• YOUR OBJECTIVE
Images should be left out, and everything else in the listing reproduced exactly.

- Opening Delimiter -

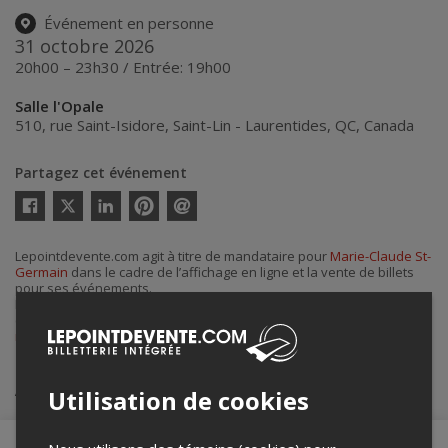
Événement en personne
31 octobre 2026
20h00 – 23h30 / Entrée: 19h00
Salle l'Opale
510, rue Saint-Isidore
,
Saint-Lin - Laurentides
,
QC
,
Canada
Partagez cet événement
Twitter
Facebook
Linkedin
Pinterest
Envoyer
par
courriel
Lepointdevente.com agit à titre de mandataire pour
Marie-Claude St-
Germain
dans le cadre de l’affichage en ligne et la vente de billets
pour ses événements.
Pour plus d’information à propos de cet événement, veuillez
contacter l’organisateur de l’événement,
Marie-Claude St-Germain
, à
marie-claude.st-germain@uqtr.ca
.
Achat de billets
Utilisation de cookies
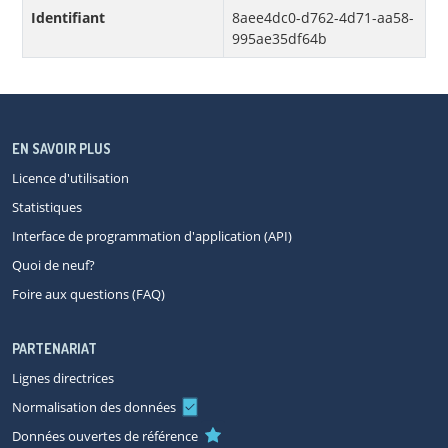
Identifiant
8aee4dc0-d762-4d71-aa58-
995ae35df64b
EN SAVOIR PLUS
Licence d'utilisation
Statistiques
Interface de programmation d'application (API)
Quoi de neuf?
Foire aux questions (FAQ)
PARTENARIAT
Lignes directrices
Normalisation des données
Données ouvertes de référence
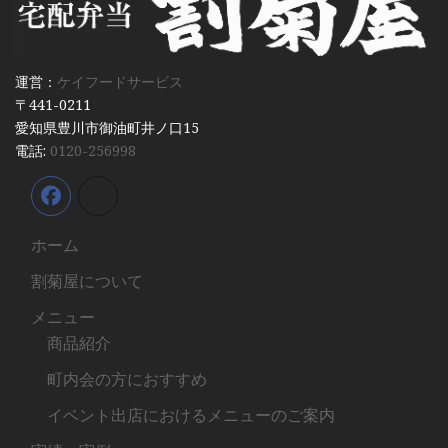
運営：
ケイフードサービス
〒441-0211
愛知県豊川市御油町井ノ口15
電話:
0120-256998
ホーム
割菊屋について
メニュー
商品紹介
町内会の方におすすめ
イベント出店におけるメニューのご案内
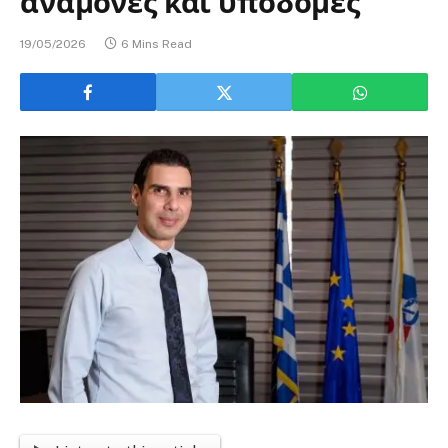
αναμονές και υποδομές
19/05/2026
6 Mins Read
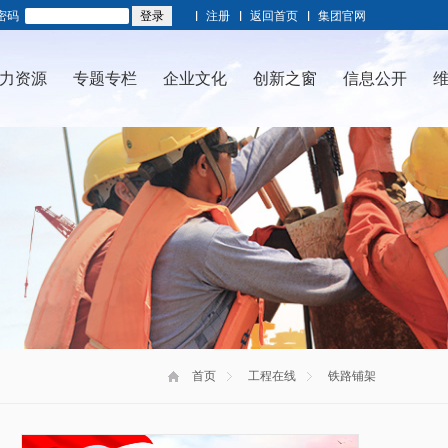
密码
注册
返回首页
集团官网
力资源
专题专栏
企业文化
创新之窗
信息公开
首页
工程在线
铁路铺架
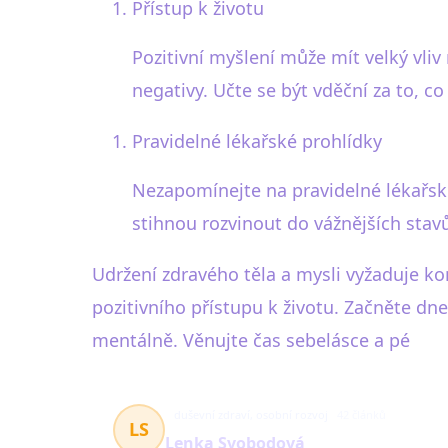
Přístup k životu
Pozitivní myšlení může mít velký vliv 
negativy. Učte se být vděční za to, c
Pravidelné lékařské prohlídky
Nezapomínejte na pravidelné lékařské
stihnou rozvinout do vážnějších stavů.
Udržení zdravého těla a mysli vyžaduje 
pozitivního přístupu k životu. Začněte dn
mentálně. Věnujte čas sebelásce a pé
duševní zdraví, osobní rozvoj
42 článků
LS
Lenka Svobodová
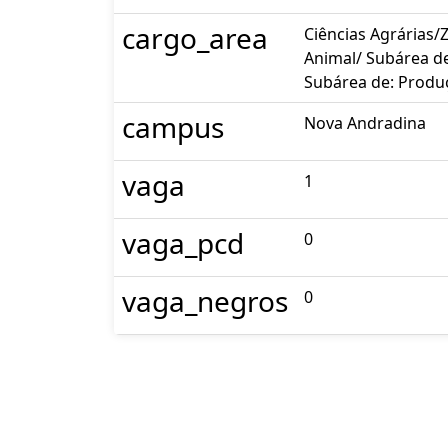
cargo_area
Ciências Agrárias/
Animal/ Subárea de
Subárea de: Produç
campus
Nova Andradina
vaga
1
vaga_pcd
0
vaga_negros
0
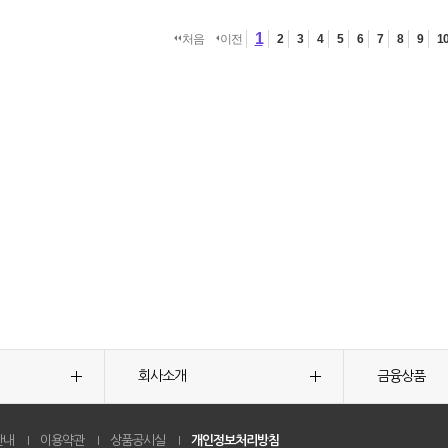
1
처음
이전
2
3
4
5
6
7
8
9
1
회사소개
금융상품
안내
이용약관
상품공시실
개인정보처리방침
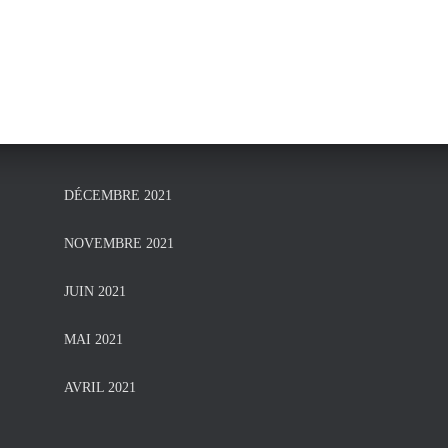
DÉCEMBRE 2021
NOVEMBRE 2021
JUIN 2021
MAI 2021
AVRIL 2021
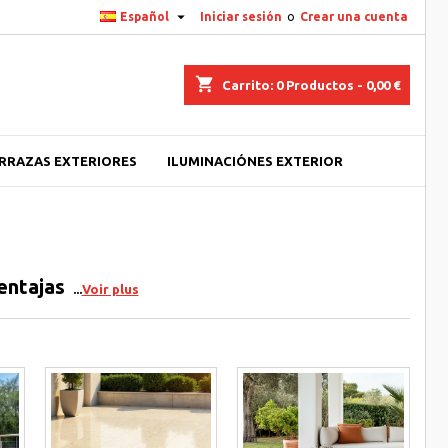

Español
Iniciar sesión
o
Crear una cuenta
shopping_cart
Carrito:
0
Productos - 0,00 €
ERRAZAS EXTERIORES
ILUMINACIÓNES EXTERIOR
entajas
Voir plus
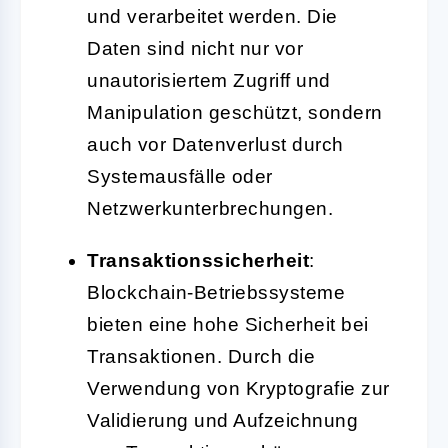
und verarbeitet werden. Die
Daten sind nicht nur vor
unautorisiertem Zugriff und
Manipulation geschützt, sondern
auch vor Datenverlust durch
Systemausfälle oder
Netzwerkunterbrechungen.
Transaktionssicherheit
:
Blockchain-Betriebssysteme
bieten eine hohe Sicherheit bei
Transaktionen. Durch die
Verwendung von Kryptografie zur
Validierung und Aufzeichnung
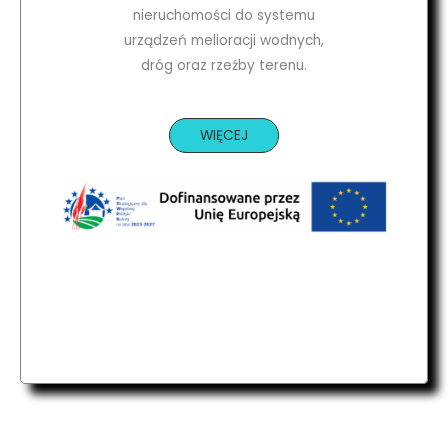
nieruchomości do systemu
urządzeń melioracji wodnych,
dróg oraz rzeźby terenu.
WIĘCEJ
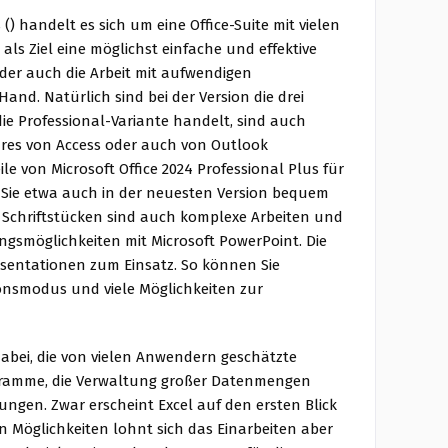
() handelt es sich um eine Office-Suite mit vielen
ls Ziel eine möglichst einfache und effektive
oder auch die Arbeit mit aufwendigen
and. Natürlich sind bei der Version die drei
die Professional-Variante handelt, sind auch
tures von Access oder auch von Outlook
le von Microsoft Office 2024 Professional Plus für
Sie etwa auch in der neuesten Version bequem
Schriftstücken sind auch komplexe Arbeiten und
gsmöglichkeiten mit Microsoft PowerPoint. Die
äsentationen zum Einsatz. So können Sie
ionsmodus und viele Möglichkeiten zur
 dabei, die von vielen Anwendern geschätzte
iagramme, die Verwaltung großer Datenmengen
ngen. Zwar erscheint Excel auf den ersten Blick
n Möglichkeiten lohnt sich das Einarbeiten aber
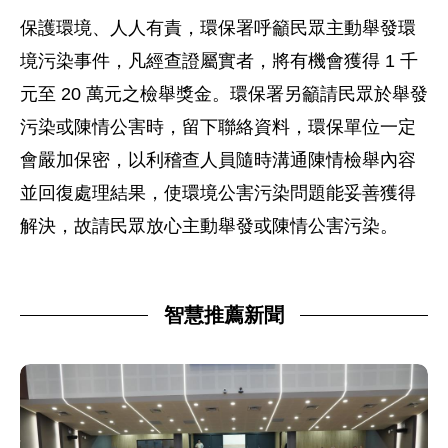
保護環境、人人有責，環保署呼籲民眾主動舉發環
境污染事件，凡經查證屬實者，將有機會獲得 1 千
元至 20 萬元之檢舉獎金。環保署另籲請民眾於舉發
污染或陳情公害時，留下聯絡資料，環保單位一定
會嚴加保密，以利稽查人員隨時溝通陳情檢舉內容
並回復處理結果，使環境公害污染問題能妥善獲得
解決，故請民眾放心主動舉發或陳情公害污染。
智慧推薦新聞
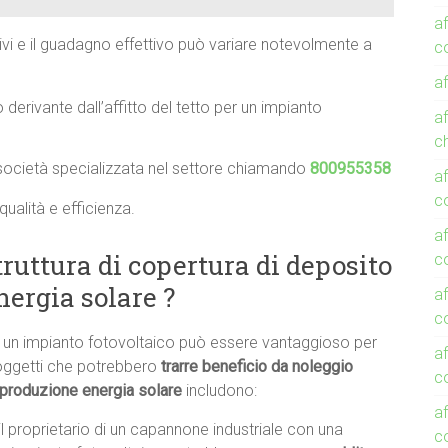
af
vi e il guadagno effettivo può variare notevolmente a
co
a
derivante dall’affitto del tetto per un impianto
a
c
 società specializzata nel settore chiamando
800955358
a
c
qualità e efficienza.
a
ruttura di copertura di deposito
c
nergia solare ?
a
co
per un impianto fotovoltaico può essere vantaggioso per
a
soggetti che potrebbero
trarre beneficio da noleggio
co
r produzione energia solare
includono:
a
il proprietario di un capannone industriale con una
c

- Closing Delimiter -

• RESPONSE BOX
Événement en personne
31 octobre 2026
20h00 – 23h30 / Entrée: 19h00
Salle l'Opale
510, rue Saint-Isidore
,
Saint-Lin - Laurentides
,
QC
,
Canada
Partagez cet événement
Twitter
Facebook
Linkedin
Pinterest
Envoyer
par
courriel
Lepointdevente.com agit à titre de mandataire pour
Marie-Claude St-
Germain
dans le cadre de l’affichage en ligne et la vente de billets
pour ses événements.
Pour plus d’information à propos de cet événement, veuillez
contacter l’organisateur de l’événement,
Marie-Claude St-Germain
, à
marie-claude.st-germain@uqtr.ca
.
Achat de billets
Utilisation de cookies
Identifiant
8aee4dc0-d762-4d71-aa58-
995ae35df64b
EN SAVOIR PLUS
Licence d'utilisation
Statistiques
Interface de programmation d'application (API)
Quoi de neuf?
Foire aux questions (FAQ)
PARTENARIAT
Lignes directrices
Normalisation des données
Données ouvertes de référence
運営：
ケイフードサービス
〒441-0211
愛知県豊川市御油町井ノ口15
電話:
0120-256998
ホーム
割菊屋について
メニュー
商品紹介
町内会の方におすすめ
イベント出店におけるメニューのご案内
αναμονές και υποδομές
19/05/2026
6 Mins Read
密码
注册
返回首页
集团官网
力资源
专题专栏
企业文化
创新之窗
信息公开
首页
工程在线
铁路铺架
Přístup k životu
Pozitivní myšlení může mít velký vliv 
negativy. Učte se být vděční za to, c
Pravidelné lékařské prohlídky
Nezapomínejte na pravidelné lékařské
stihnou rozvinout do vážnějších stavů.
Udržení zdravého těla a mysli vyžaduje 
pozitivního přístupu k životu. Začněte dn
mentálně. Věnujte čas sebelásce a pé
duševní zdraví, osobní rozvoj
42 článků
LS
Lenka Svobodová
cargo_area
Ciências Agrárias/
Animal/ Subárea de
Subárea de: Produç
campus
Nova Andradina
vaga
1
vaga_pcd
0
vaga_negros
0
1
처음
이전
2
3
4
5
6
7
8
9
1
회사소개
금융상품
안내
이용약관
상품공시실
개인정보처리방침
DÉCEMBRE 2021
NOVEMBRE 2021
JUIN 2021
MAI 2021
AVRIL 2021

Español
Iniciar sesión
o
Crear una cuenta
shopping_cart
Carrito:
0
Productos - 0,00 €
ERRAZAS EXTERIORES
ILUMINACIÓNES EXTERIOR
entajas
Voir plus
und verarbeitet werden. Die
Daten sind nicht nur vor
unautorisiertem Zugriff und
Manipulation geschützt, sondern
auch vor Datenverlust durch
Systemausfälle oder
Netzwerkunterbrechungen.
Transaktionssicherheit
:
Blockchain-Betriebssysteme
bieten eine hohe Sicherheit bei
Transaktionen. Durch die
Verwendung von Kryptografie zur
Validierung und Aufzeichnung
nieruchomości do systemu
urządzeń melioracji wodnych,
dróg oraz rzeźby terenu.
WIĘCEJ
() handelt es sich um eine Office-Suite mit vielen
ls Ziel eine möglichst einfache und effektive
oder auch die Arbeit mit aufwendigen
and. Natürlich sind bei der Version die drei
die Professional-Variante handelt, sind auch
tures von Access oder auch von Outlook
le von Microsoft Office 2024 Professional Plus für
Sie etwa auch in der neuesten Version bequem
Schriftstücken sind auch komplexe Arbeiten und
gsmöglichkeiten mit Microsoft PowerPoint. Die
äsentationen zum Einsatz. So können Sie
ionsmodus und viele Möglichkeiten zur
 dabei, die von vielen Anwendern geschätzte
iagramme, die Verwaltung großer Datenmengen
ngen. Zwar erscheint Excel auf den ersten Blick
n Möglichkeiten lohnt sich das Einarbeiten aber
保護環境、人人有責，環保署呼籲民眾主動舉發環
境污染事件，凡經查證屬實者，將有機會獲得 1 千
元至 20 萬元之檢舉獎金。環保署另籲請民眾於舉發
污染或陳情公害時，留下聯絡資料，環保單位一定
會嚴加保密，以利稽查人員隨時溝通陳情檢舉內容
並回復處理結果，使環境公害污染問題能妥善獲得
解決，故請民眾放心主動舉發或陳情公害污染。
智慧推薦新聞
af
vi e il guadagno effettivo può variare notevolmente a
co
a
derivante dall’affitto del tetto per un impianto
a
c
 società specializzata nel settore chiamando
800955358
a
c
qualità e efficienza.
a
ruttura di copertura di deposito
c
nergia solare ?
a
co
per un impianto fotovoltaico può essere vantaggioso per
a
soggetti che potrebbero
trarre beneficio da noleggio
co
r produzione energia solare
includono:
a
il proprietario di un capannone industriale con una
c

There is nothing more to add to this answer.